It looks like the kind of problematic outcomes that had been anticipated when the Harper Conservatives interfered with the information gathering format of Statistics Canada’s National Household Survey are now becoming evident. Findings from the data gathered in the 2011 Household Survey were supposed to be released on Wednesday, but are now being held back until September 11 because StatsCan found serious errors in the data.
It would be hard to overlook this issue since it wouldn’t take too much of a stretch in logic to see it connected with making response to the long-form census voluntary, while also altering the instrument and decreasing the number distributed. At the same time, distribution of the short-form survey, which remains mandatory, was increased.
Can anyone recall any previous time that StatsCan has cited serious errors in their data calculations? They have gone so far as to place a disclaimer on the back of the latest publications that have gone out so far, warning of “potentially higher non-response error than those derived from the 2006 census long form”.
The information gathered from those living in this country, the nature of the figures and patterns that are uncovered through these regular Household Surveys are vital for making spending and policy decisions at many levels, and are valuable to organizations and interested parties even beyond the government.
Why would a government choose to dumb-down data that are critical in decision making for the entire country? The optics may win some political support but the reality is that this kind of error occurrence is the real result.
Aside from the notion of protecting privacy, reiterated by Industry Minister Christian Paradis, and appealing to those libertarian types who feel less government involvement – read interference – is better, the changes in the census collection were rejected by demographers, statisticians and just about anyone who knows anything about the value of these kinds of data.
According to top-level statisticians with StatsCan, non-response to the long-form household survey was around five to six per cent before the rules changed to make response voluntary. Non-response has now climbed to 30 per cent.
Not only that, despite the short-form census being more widely distributed, there are groups that are more likely to not respond, such as Aboriginals and those in the low-income category, which leaves their numbers and other vital questions regarding such groups unanswered. If they are not represented, then decisions on programs directed at these groups are not going to accurately reflect their true need.
When statisticians try to compensate for this by manipulating the numbers at five per cent, the effect is closer to the true demographics. However, when they try to aggregate numbers at a 30 per cent non-response rate then “serious errors” occur. What we get are census data telling us, for example, that between 2006 and 2011 the proportion of immigrants to this country from the Philippines was higher than any other immigrant group, which is categorically false when lined up against Immigration Canada figures.

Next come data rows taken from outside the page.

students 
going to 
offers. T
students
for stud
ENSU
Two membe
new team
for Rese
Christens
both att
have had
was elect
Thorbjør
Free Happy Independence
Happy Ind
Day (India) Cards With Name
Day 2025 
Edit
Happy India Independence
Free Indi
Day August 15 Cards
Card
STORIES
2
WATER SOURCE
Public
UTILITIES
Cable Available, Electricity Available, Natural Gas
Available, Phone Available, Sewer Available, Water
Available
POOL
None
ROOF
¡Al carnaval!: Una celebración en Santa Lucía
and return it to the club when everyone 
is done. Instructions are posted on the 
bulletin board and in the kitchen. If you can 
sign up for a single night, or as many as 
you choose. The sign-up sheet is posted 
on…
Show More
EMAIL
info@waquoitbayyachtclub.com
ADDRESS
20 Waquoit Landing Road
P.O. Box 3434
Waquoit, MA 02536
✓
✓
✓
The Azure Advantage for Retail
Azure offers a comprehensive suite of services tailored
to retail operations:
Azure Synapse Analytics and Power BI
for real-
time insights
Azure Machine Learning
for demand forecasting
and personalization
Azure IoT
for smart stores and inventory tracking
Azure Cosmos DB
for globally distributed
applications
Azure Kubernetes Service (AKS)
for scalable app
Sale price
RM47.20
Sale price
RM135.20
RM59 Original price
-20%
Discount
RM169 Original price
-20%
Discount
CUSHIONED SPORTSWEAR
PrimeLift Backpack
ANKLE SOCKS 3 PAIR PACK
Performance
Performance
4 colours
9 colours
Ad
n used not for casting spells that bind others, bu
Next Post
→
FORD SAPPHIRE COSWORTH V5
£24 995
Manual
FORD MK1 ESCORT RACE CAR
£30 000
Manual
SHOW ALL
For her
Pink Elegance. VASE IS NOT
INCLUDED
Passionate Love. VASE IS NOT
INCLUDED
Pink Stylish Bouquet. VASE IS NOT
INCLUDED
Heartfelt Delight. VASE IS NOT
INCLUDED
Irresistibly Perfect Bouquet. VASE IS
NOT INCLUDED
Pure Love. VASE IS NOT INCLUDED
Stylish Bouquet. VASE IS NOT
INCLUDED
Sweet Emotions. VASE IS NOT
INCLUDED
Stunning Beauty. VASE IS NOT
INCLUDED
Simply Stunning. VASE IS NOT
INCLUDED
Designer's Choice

This altering of a key statistical instrument that serves the national interest is not a first for the Harper Conservatives as they attempt apparently to weaken the influence of certain areas of government that do not fit into their plan for recasting Canada in their vision, with a focus on energy and mining and less emphasis on social development. A government that does not make strengthening the social safety net a high priority would then be better able to take advantage of findings that under represent the most needy.
The attack on employment insurance recipients shows just how this federal government regards some Canadians. The Conservative government’s EI reforms, which were met with public protests, took eligibility away from thousands of seasonal workers, including education workers and students. It would not take much of a push for them to point to the findings of the newly engineered census to go even further.
Conversely, we might infer that if statistical information had ever held much sway with them there would not be as much focused resources and rhetoric in the direction of crime and imprisonment at a time when the national crime rate is falling.
If the goal in changing the rules at Statistics Canada was to weaken the institution’s credibility, then the Harper Conservatives are well on their way.